- The Washington Times - Wednesday, September 28, 2016

A top state-level Republican questioned how Alicia Machado, the former Venezuelan beauty queen who says Donald Trump demeaned her, became a U.S. citizen this year, given a checkered past that included allegations of threatening a judge and involvement in a drive-by shooting.

Ms. Machado was not convicted in those incidents, but her credibility as an anti-Trump messenger has come under scrutiny after Democratic presidential nominee Hillary Clinton highlighted her story at Monday’s presidential debate, and the Clinton campaign hosted a press conference call for Ms. Machado to continue her attacks Tuesday.

“Her using Alicia Machado to try to malign Trump is another example of the system being broken,” Arizona Republican Party Chairman Robert Graham said. “Machado threatens to kill a judge, she’s a suspect in a drive-by shooting, she has known relations with a drug cartel boss Beltrán Leyval and she still becomes a U.S. citizen.”

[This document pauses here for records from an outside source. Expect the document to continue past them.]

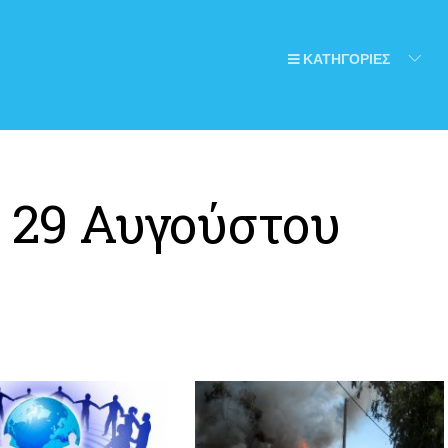
ΚΑΤΗΓΟΡΙΕΣ
:
29 Αυγούστου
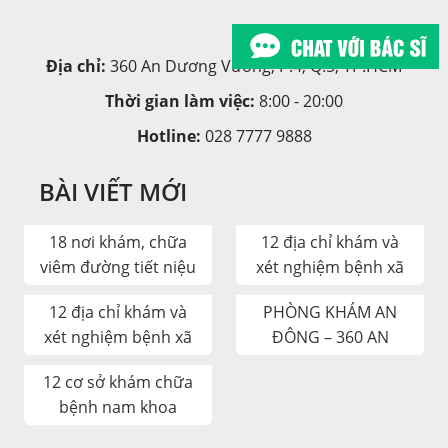
Địa chỉ:
360 An Dương Vương, P.4, Q.5, TP.HCM
Thời gian làm việc:
8:00 - 20:00
Hotline:
028 7777 9888
BÀI VIẾT MỚI
18 nơi khám, chữa
12 địa chỉ khám và
viêm đường tiết niệu
xét nghiệm bệnh xã
uy tín tại TP.HCM
hội tốt và chất lượng
12 địa chỉ khám và
PHÒNG KHÁM AN
tại TP.HCM
xét nghiệm bệnh xã
ĐÔNG – 360 AN
hội tốt và chất lượng
DƯƠNG VƯƠNG: ĐỊA
12 cơ sở khám chữa
tại TP.HCM
CHỈ CHUYÊN KHOA
bệnh nam khoa
UY TÍN
phường Cầu Ông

The Associated Press reported in 1998 that Ms. Machado was seen speeding away in a car with her boyfriend after a murder outside a church in Venezuela. After the boyfriend was indicted for attempted murder, the judge in the case went on national television and said Ms. Machado threatened to kill him.

On CNN Tuesday anchor Anderson Cooper asked about the accusations, saying “Trump surrogates” were raising the issue. Ms. Machado brushed them aside.

“I have my past. Of course. Everybody has. Everybody has a past. And I’m not a saint girl,” Ms. Machado told CNN.

“That moment in Venezuela was wrong, was another speculation about my life because I’m a really famous person in my country, because I’m an actress there,” she said.

Democrats have seized on Ms. Machado as the latest example of Mr. Trump being rude to women and demeaning to Latinos — the GOP nominee allegedly also called Ms. Machado “Miss Housekeeping.”

Ms. Machado says Mr. Trump was mean to her after she won the 1996 title at the Miss Universe pageant owned by the billionaire businessman. She says he called her “Miss Piggy” and he made her attend a public gym workout session to demonstrate she was trying to get back into shape.

She says that rudeness harmed her self esteem. She became a U.S. citizen in August and said she was eager to vote against Mr. Trump.

Immigrant-rights group America’s Voice said Ms. Machado’s story “cut right to the heart of Trump and Trumpism” by exposing the GOP nominee as anathema to a pluralistic America.

“This is a moment of truth for who we are as a nation,” said Frank Sharry, executive director of the group.